* [Data in this exercise]:
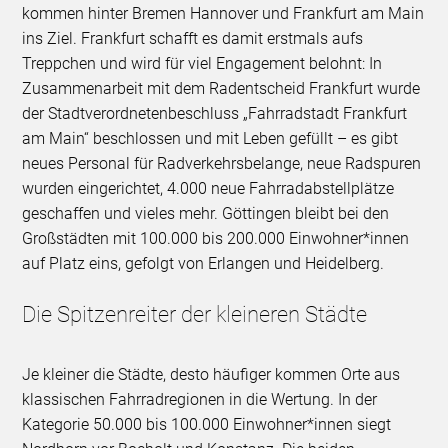
kommen hinter Bremen Hannover und Frankfurt am Main
ins Ziel. Frankfurt schafft es damit erstmals aufs
Treppchen und wird für viel Engagement belohnt: In
Zusammenarbeit mit dem Radentscheid Frankfurt wurde
der Stadtverordnetenbeschluss „Fahrradstadt Frankfurt
am Main“ beschlossen und mit Leben gefüllt – es gibt
neues Personal für Radverkehrsbelange, neue Radspuren
wurden eingerichtet, 4.000 neue Fahrradabstellplätze
geschaffen und vieles mehr. Göttingen bleibt bei den
Großstädten mit 100.000 bis 200.000 Einwohner*innen
auf Platz eins, gefolgt von Erlangen und Heidelberg.
Die Spitzenreiter der kleineren Städte
Je kleiner die Städte, desto häufiger kommen Orte aus
klassischen Fahrradregionen in die Wertung. In der
Kategorie 50.000 bis 100.000 Einwohner*innen siegt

* [Exercise requirements]:
Copy, from the data above, every line where the word "innen" appears.

* [Solved problem]:
Großstädten mit 100.000 bis 200.000 Einwohner*innen
Kategorie 50.000 bis 100.000 Einwohner*innen siegt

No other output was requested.